Problem to solve:
Only the lines holding "refresh" are wanted. Copy every one from the records below.
■ ■ ■ ■ ■ ■ ■
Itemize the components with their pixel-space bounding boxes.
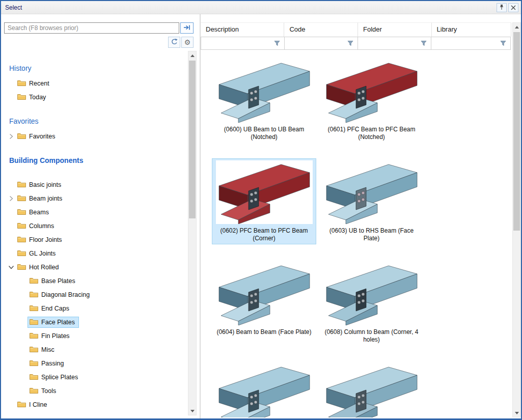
- sidebar-item-splice-plates[interactable]: Splice Plates: [1, 370, 185, 384]
- column-label-row: DescriptionCodeFolderLibrary: [201, 22, 511, 37]
- component-card-item[interactable]: [212, 361, 316, 417]
- component-thumbnail: [216, 160, 313, 224]
- folder-icon: [17, 401, 26, 409]
- tree-scrollbar-thumb[interactable]: [189, 61, 196, 218]
- column-header-code[interactable]: Code: [284, 22, 358, 37]
- sidebar-item-label: Columns: [29, 222, 54, 230]
- titlebar[interactable]: Select: [1, 1, 521, 14]
- sidebar-item-passing[interactable]: Passing: [1, 356, 185, 370]
- tree-row-inner[interactable]: Basic joints: [15, 179, 65, 190]
- sidebar-item-label: Face Plates: [41, 319, 75, 326]
- sidebar-item-face-plates[interactable]: Face Plates: [1, 315, 185, 329]
- column-header-description[interactable]: Description: [201, 22, 284, 37]
- sidebar-item-recent[interactable]: Recent: [1, 76, 185, 90]
- scroll-down-icon[interactable]: [513, 409, 520, 417]
- refresh-icon: [171, 38, 178, 47]
- tree-row-inner[interactable]: Splice Plates: [28, 372, 82, 383]
- column-filter-library[interactable]: [431, 37, 511, 50]
- tree-row-inner[interactable]: Misc: [28, 344, 59, 355]
- sidebar-item-gl-joints[interactable]: GL Joints: [1, 246, 185, 260]
- grid-scrollbar-thumb[interactable]: [513, 32, 520, 231]
- settings-button[interactable]: ⚙: [181, 37, 194, 48]
- component-card-item[interactable]: [319, 361, 424, 417]
- sidebar-item-fin-plates[interactable]: Fin Plates: [1, 329, 185, 343]
- close-icon: [511, 3, 516, 12]
- sidebar-item-favorites[interactable]: Favorites: [1, 129, 185, 143]
- tree-row-inner[interactable]: Face Plates: [28, 317, 79, 328]
- sidebar-item-diagonal-bracing[interactable]: Diagonal Bracing: [1, 288, 185, 301]
- sidebar-item-columns[interactable]: Columns: [1, 219, 185, 233]
- tree-section-building-components: Building Components: [9, 156, 185, 164]
- refresh-button[interactable]: [168, 37, 180, 48]
- sidebar-item-hot-rolled[interactable]: Hot Rolled: [1, 260, 185, 274]
- search-go-button[interactable]: [180, 22, 194, 34]
- tree-row-inner[interactable]: Fin Plates: [28, 330, 74, 342]
- scroll-down-icon[interactable]: [188, 407, 196, 415]
- sidebar-item-end-caps[interactable]: End Caps: [1, 301, 185, 315]
- component-card-0600-ub-beam-to-ub-beam-notched[interactable]: (0600) UB Beam to UB Beam (Notched): [212, 57, 316, 143]
- component-card-0603-ub-to-rhs-beam-face-plate[interactable]: (0603) UB to RHS Beam (Face Plate): [319, 158, 424, 244]
- column-filter-folder[interactable]: [358, 37, 431, 50]
- sidebar-item-label: GL Joints: [29, 250, 56, 257]
- tree-row-inner[interactable]: Beams: [15, 207, 53, 218]
- sidebar-item-today[interactable]: Today: [1, 90, 185, 104]
- folder-icon: [30, 291, 38, 299]
- pin-button[interactable]: [497, 3, 507, 12]
- column-header-folder[interactable]: Folder: [358, 22, 432, 37]
- tree-row-inner[interactable]: Diagonal Bracing: [28, 289, 94, 300]
- filter-funnel-icon[interactable]: [498, 38, 508, 48]
- tree-row-inner[interactable]: Beam joints: [15, 193, 66, 204]
- component-label: (0600) UB Beam to UB Beam (Notched): [214, 126, 314, 141]
- tree-row-inner[interactable]: Hot Rolled: [15, 262, 63, 273]
- chevron-down-icon[interactable]: [7, 265, 15, 269]
- search-input[interactable]: [4, 22, 179, 34]
- tree-row-inner[interactable]: I Cline: [15, 399, 51, 410]
- sidebar-item-i-cline[interactable]: I Cline: [1, 398, 185, 411]
- arrow-right-icon: [183, 23, 190, 33]
- sidebar-item-beams[interactable]: Beams: [1, 205, 185, 219]
- tree-row-inner[interactable]: Base Plates: [28, 275, 79, 287]
- column-filter-code[interactable]: [284, 37, 358, 50]
- component-label: (0604) Beam to Beam (Face Plate): [214, 328, 314, 344]
- scroll-up-icon[interactable]: [188, 51, 196, 60]
- scroll-up-icon[interactable]: [513, 23, 520, 31]
- sidebar-item-base-plates[interactable]: Base Plates: [1, 274, 185, 288]
- column-header-library[interactable]: Library: [432, 22, 511, 37]
- component-card-0604-beam-to-beam-face-plate[interactable]: (0604) Beam to Beam (Face Plate): [212, 260, 316, 346]
- sidebar-item-misc[interactable]: Misc: [1, 343, 185, 356]
- tree-row-inner[interactable]: Today: [15, 92, 50, 103]
- filter-funnel-icon[interactable]: [345, 38, 355, 48]
- sidebar-item-floor-joints[interactable]: Floor Joints: [1, 233, 185, 246]
- grid-scrollbar[interactable]: [512, 22, 521, 417]
- component-thumbnail: [323, 262, 420, 325]
- column-filter-description[interactable]: [201, 37, 285, 50]
- sidebar-item-tools[interactable]: Tools: [1, 384, 185, 398]
- sidebar-item-basic-joints[interactable]: Basic joints: [1, 178, 185, 191]
- chevron-right-icon[interactable]: [7, 133, 15, 139]
- tree-scrollbar[interactable]: [188, 51, 197, 415]
- chevron-right-icon[interactable]: [7, 195, 15, 202]
- component-card-0602-pfc-beam-to-pfc-beam-corner[interactable]: (0602) PFC Beam to PFC Beam (Corner): [212, 158, 316, 244]
- folder-icon: [17, 236, 26, 244]
- folder-icon: [30, 277, 38, 285]
- tree-row-inner[interactable]: Recent: [15, 78, 53, 89]
- tree-row-inner[interactable]: End Caps: [28, 303, 73, 314]
- component-thumbnail: [216, 59, 313, 123]
- sidebar-item-beam-joints[interactable]: Beam joints: [1, 191, 185, 205]
- folder-icon: [17, 194, 26, 203]
- tree-row-inner[interactable]: Favorites: [15, 131, 59, 142]
- component-grid: (0600) UB Beam to UB Beam (Notched)(0601…: [201, 50, 511, 417]
- component-card-0608-column-to-beam-corner-4-holes[interactable]: (0608) Column to Beam (Corner, 4 holes): [319, 260, 424, 346]
- tree-row-inner[interactable]: GL Joints: [15, 248, 60, 259]
- sidebar-item-label: Tools: [41, 387, 56, 395]
- tree-row-inner[interactable]: Columns: [15, 220, 58, 232]
- tree-row-inner[interactable]: Floor Joints: [15, 234, 66, 245]
- component-card-0601-pfc-beam-to-pfc-beam-notched[interactable]: (0601) PFC Beam to PFC Beam (Notched): [319, 57, 424, 143]
- filter-funnel-icon[interactable]: [272, 38, 282, 48]
- folder-icon: [30, 359, 38, 368]
- close-button[interactable]: [508, 3, 518, 12]
- filter-funnel-icon[interactable]: [419, 38, 429, 48]
- tree-row-inner[interactable]: Passing: [28, 358, 68, 369]
- tree-row-inner[interactable]: Tools: [28, 385, 60, 397]
- folder-icon: [17, 263, 26, 271]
■ ■ ■ ■ ■ ■ ■
Finished task:
- refresh-icon: [171, 38, 178, 47]
- refresh-button[interactable]: [168, 37, 180, 48]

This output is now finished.